Task description: Look through the records below and copy each line that includes the word "SciELO".

------------------------

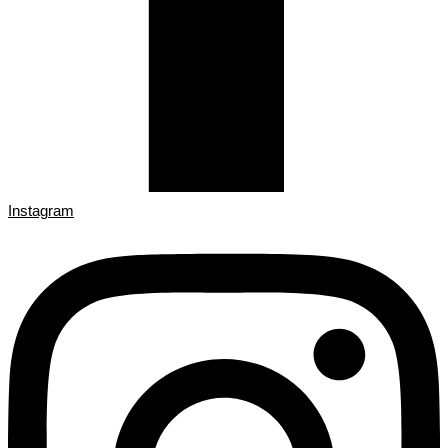
Instagram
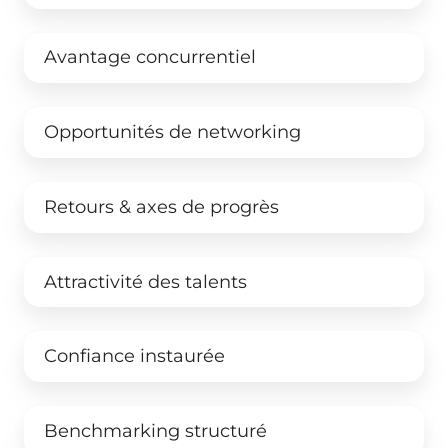
Avantage concurrentiel
Opportunités de networking
Retours & axes de progrès
Attractivité des talents
Confiance instaurée
Benchmarking structuré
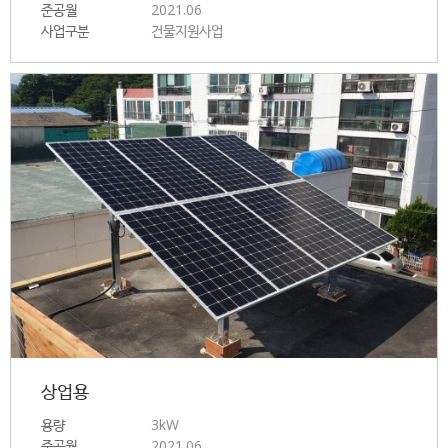
준공월
2021.06
사업구분
건물지원사업
상업용
용량
3kW
준공월
2021.06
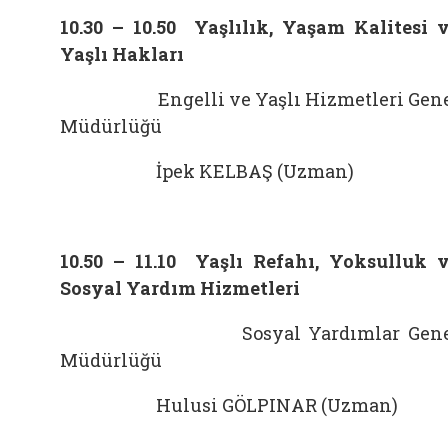
10.30 – 10.50 Yaşlılık, Yaşam Kalitesi 
Yaşlı Hakları
Engelli ve Yaşlı Hizmetleri Gene
Müdürlüğü
İpek KELBAŞ (Uzman)
10.50 – 11.10 Yaşlı Refahı, Yoksulluk 
Sosyal Yardım Hizmetleri
Sosyal Yardımlar Gene
Müdürlüğü
Hulusi GÖLPINAR (Uzman)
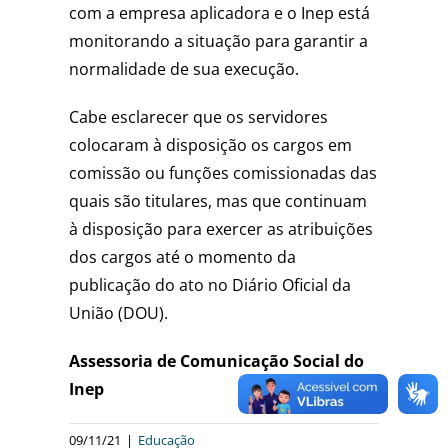
com a empresa aplicadora e o Inep está
monitorando a situação para garantir a
normalidade de sua execução.
Cabe esclarecer que os servidores
colocaram à disposição os cargos em
comissão ou funções comissionadas das
quais são titulares, mas que continuam
à disposição para exercer as atribuições
dos cargos até o momento da
publicação do ato no Diário Oficial da
União (DOU).
Assessoria de Comunicação Social do
Inep
09/11/21
|
Educação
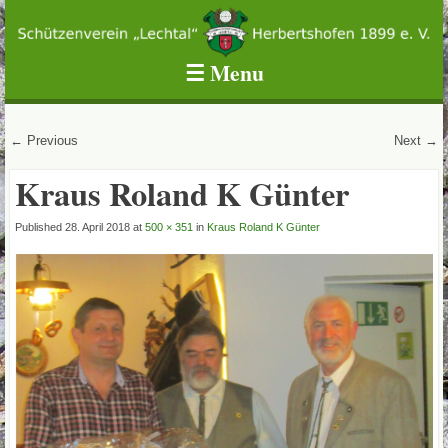
Schützenverein Lechtal Herbertshofen 1899 e.V.
☰
Menu
Skip to content
← Previous
Next →
Kraus Roland K Günter
Published
28. April 2018
at
500 × 351
in
Kraus Roland K Günter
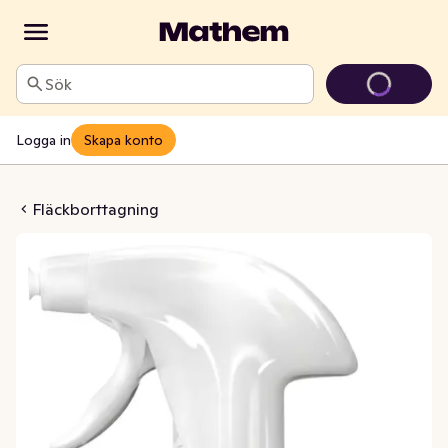
Sök
Logga in
Skapa konto
xi Action Degreaser Spray
Fläckborttagning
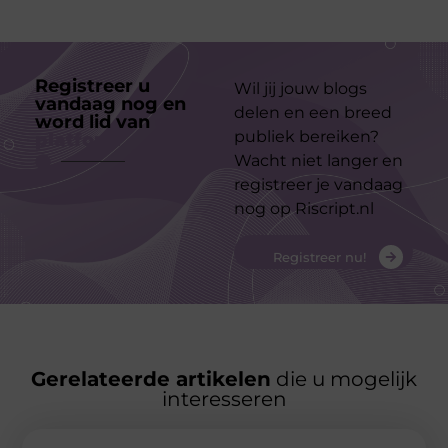
Registreer u
Wil jij jouw blogs
vandaag nog en
delen en een breed
word lid van
ons
publiek bereiken?
platform
Wacht niet langer en
registreer je vandaag
nog op Riscript.nl
Registreer nu!
Gerelateerde artikelen
die u mogelijk
interesseren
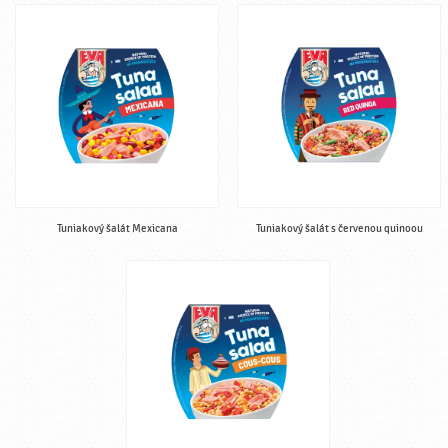
Tuniakový šalát Mexicana
Tuniakový šalát s červenou quinoou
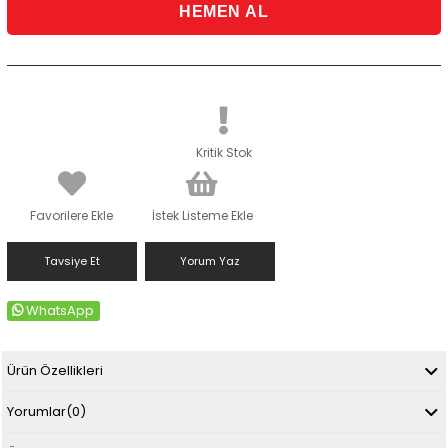
Kritik Stok
Favorilere Ekle
İstek Listeme Ekle
Tavsiye Et
Yorum Yaz
WhatsApp
Ürün Özellikleri
Yorumlar
(0)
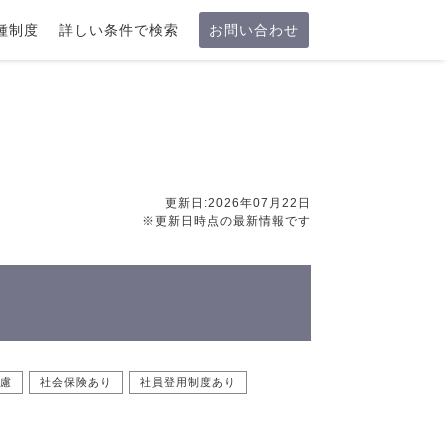
種制度
詳しい条件で検索
お問い合わせ
更新日:2026年07月22日
※更新日時点の最新情報です
慮
社会保険あり
社員登用制度あり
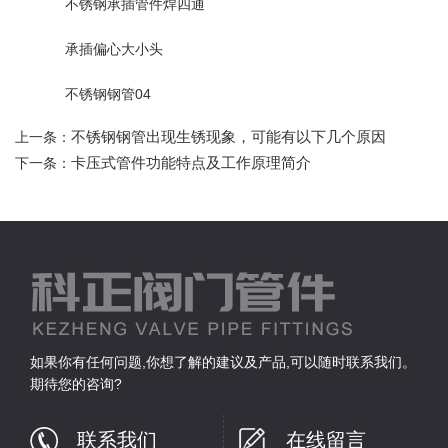
不锈钢承插管件焊四通
承插偏心大小头
不锈钢钢管04
不锈钢钢管出现生锈现象，可能有以下几个原因
上一条：
卡压式管件功能特点及工作原理简介
下一条：
如果你有任何问题,你想了解的建议及产品,可以随时联系我们。
期待您的咨询?
联系我们
在线留言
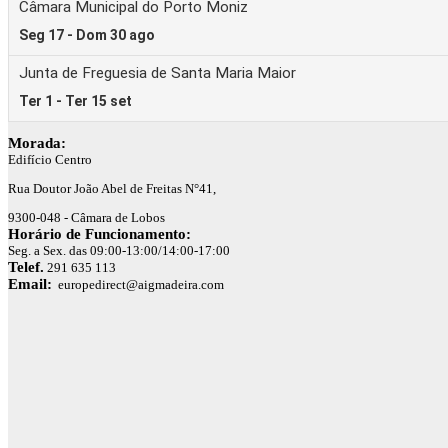
Morada:
Edifício Centro
Rua Doutor João Abel de Freitas N°41,
9300-048 - Câmara de Lobos
Horário de Funcionamento:
Seg. a Sex. das 09:00-13:00/14:00-17:00
Telef.
291 635 113
Email:
europedirect@aigmadeira.com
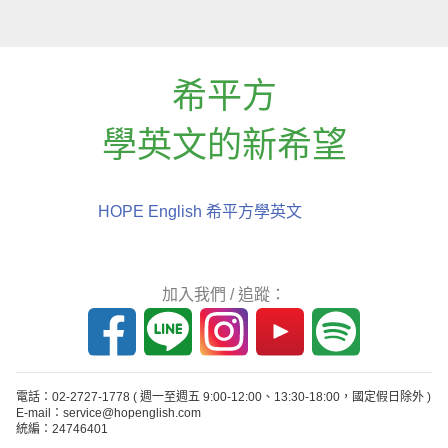
希平方
學英文的新希望
HOPE English 希平方學英文
加入我們 / 追蹤：
電話：02-2727-1778
( 週一至週五 9:00-12:00、13:30-18:00，國定假日除外 )
E-mail：service@hopenglish.com
統編：24746401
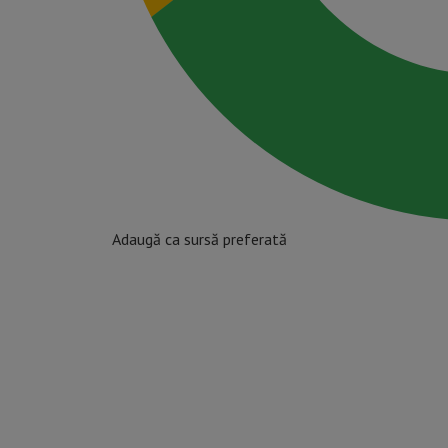
Adaugă ca sursă preferată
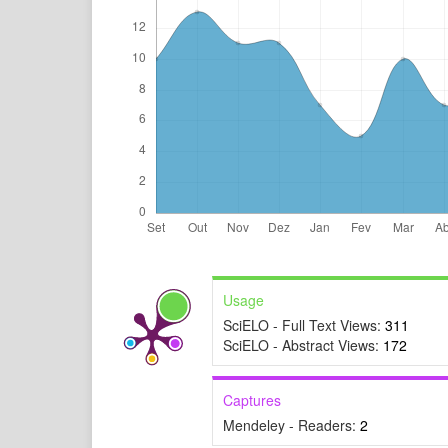
Usage
SciELO - Full Text Views:
311
SciELO - Abstract Views:
172
Captures
Mendeley - Readers:
2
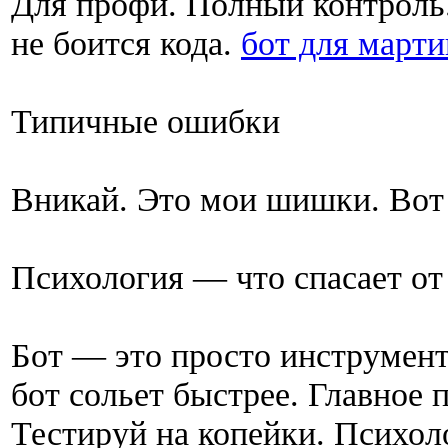
Для профи. Полный контроль.
не боится кода.
бот для март
Типичные ошибки
Вникай. Это мои шишки. Вот 
Психология — что спасает от
Бот — это просто инструмент.
бот сольет быстрее. Главное 
Тестируй на копейки. Психол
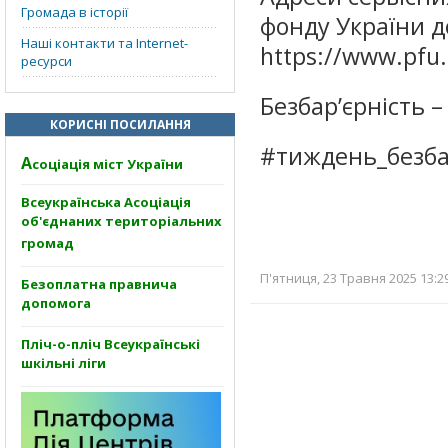
Громада в історії
фонду України д
Наші контакти та Internet-
https://www.pfu.
ресурси
Безбар’єрність 
КОРИСНІ ПОСИЛАННЯ
#тиждень_безба
А
соціація міст України
Всеукраїнська Асоціація
об'єднаних територіальних
громад
П'ятниця, 23 Травня 2025 13:2
Безоплатна правнича
допомога
Пліч-о-пліч Всеукраїнські
шкільні ліги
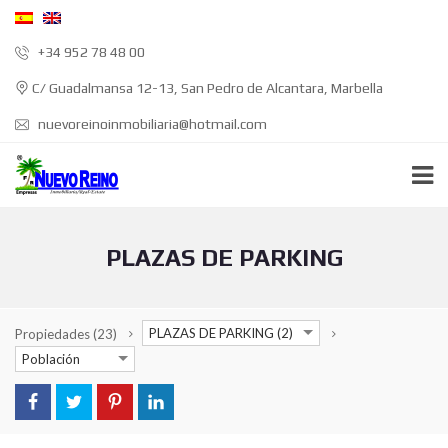
+34 952 78 48 00
C/ Guadalmansa 12-13, San Pedro de Alcantara, Marbella
nuevoreinoinmobiliaria@hotmail.com
PLAZAS DE PARKING
PLAZAS DE PARKING (2)
Propiedades
(23)
Población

------------------------

Output of the exercise:
SciELO - Full Text Views:
SciELO - Abstract Views:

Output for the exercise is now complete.